D1. Hot Start Up (easy version)
time limit per test
1 second
memory limit per test
512 megabytes
input
standard input
output
standard output

This is an easy version of the problem. The constraints of $$$t$$$, $$$n$$$, $$$k$$$ are the only difference between versions.

You have a device with two CPUs. You also have $$$k$$$ programs, numbered $$$1$$$ through $$$k$$$, that you can run on the CPUs.

The $$$i$$$-th program ($$$1 \le i \le k$$$) takes $$$cold_i$$$ seconds to run on some CPU. However, if the last program we ran on this CPU was also program $$$i$$$, it only takes $$$hot_i$$$ seconds ($$$hot_i \le cold_i$$$). Note that this only applies if we run program $$$i$$$ multiple times consecutively  — if we run program $$$i$$$, then some different program, then program $$$i$$$ again, it will take $$$cold_i$$$ seconds the second time.

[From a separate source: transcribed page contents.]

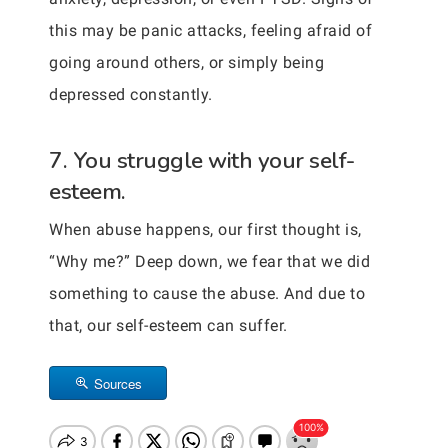
this may be panic attacks, feeling afraid of
going around others, or simply being
depressed constantly.
7. You struggle with your self-
esteem.
When abuse happens, our first thought is,
“Why me?” Deep down, we fear that we did
something to cause the abuse. And due to
that, our self-esteem can suffer.
Sources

You are given a sequence $$$a_1, a_2, \ldots, a_n$$$ of length $$$n$$$, consisting of integers from $$$1$$$ to $$$k$$$. You need to use your device to run programs $$$a_1, a_2, \ldots, a_n$$$ in sequence. For all $$$2 \le i \le n$$$, you cannot start running program $$$a_i$$$ until program $$$a_{i - 1}$$$ has completed.

Find the minimum amount of time needed to run all programs $$$a_1, a_2, \ldots, a_n$$$ in sequence.

Input

Input consists of multiple test cases. The first line contains a single integer $$$t$$$, the number of test cases ($$$1 \le t \le 5000$$$).

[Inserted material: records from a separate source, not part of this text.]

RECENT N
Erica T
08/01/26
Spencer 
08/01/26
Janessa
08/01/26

The first line of each test case contains $$$n$$$ and $$$k$$$ ($$$1 \le n, k \le 5000$$$).

The second line of each test case contains $$$n$$$ integers $$$a_1, a_2, \ldots, a_n$$$ ($$$1 \le a_i \le k$$$).

The third line of each test case contains $$$k$$$ integers $$$cold_1, cold_2, \ldots, cold_k$$$ ($$$1 \le cold_i \le 10^9$$$).

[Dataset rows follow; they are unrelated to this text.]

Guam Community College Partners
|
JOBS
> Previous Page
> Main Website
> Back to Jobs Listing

The fourth line of each test case contains $$$k$$$ integers $$$hot_1, hot_2, \ldots, hot_k$$$ ($$$1 \le hot_i \le cold_i$$$).

It is guaranteed the sum of $$$n$$$ and the sum of $$$k$$$ over all test cases do not exceed $$$5000$$$.

Output

For each test case, print the minimum time needed to run all programs in the given order.

Example
Input
9
3 2
1 2 2
3 2
2 1
4 2
1 2 1 2
5 3
2 1
4 3
1 2 3 1
100 100 100
1 1 1
5 2
2 1 2 1 1
65 45
54 7
5 3
1 3 2 1 2
2 2 2
1 1 1
5 1
1 1 1 1 1
1000000000
999999999
5 6
1 6 1 4 1
3 6 4 1 4 5
1 1 1 1 4 1
1 3
3
4 5 6
1 2 3
8 3
3 3 3 1 2 3 2 1
10 10 8
10 10 5
Output
6
11
301
225
8
4999999996
11
6
63
Note

In the first test case, we can do the following:

  • Run program $$$a_1 = 1$$$ on CPU $$$1$$$. It takes $$$cold_1 = 3$$$ seconds to run.
  • Run program $$$a_2 = 2$$$ on CPU $$$2$$$. It takes $$$cold_2 = 2$$$ seconds to run.
  • Run program $$$a_3 = 2$$$ on CPU $$$2$$$. The last program run on this CPU was also program $$$2$$$, so it takes $$$hot_2 = 1$$$ second to run.

In total, we need $$$3 + 2 + 1 = 6$$$ seconds to run them all. We can show this is optimal.

In the second test case, we can use do the following:

  • Run program $$$a_1 = 1$$$ on CPU $$$1$$$. It takes $$$cold_1 = 5$$$ seconds to run.
  • Run program $$$a_2 = 2$$$ on CPU $$$2$$$. It takes $$$cold_2 = 3$$$ seconds to run.
  • Run program $$$a_3 = 1$$$ on CPU $$$1$$$. The last program run on this CPU was also program $$$1$$$, so it takes $$$hot_1 = 2$$$ seconds to run.
  • Run program $$$a_4 = 2$$$ on CPU $$$2$$$. The last program run on this CPU was also program $$$2$$$, so it takes $$$hot_2 = 1$$$ second to run.

In total, we need $$$5 + 3 + 2 + 1 = 11$$$ seconds. We can show this is optimal.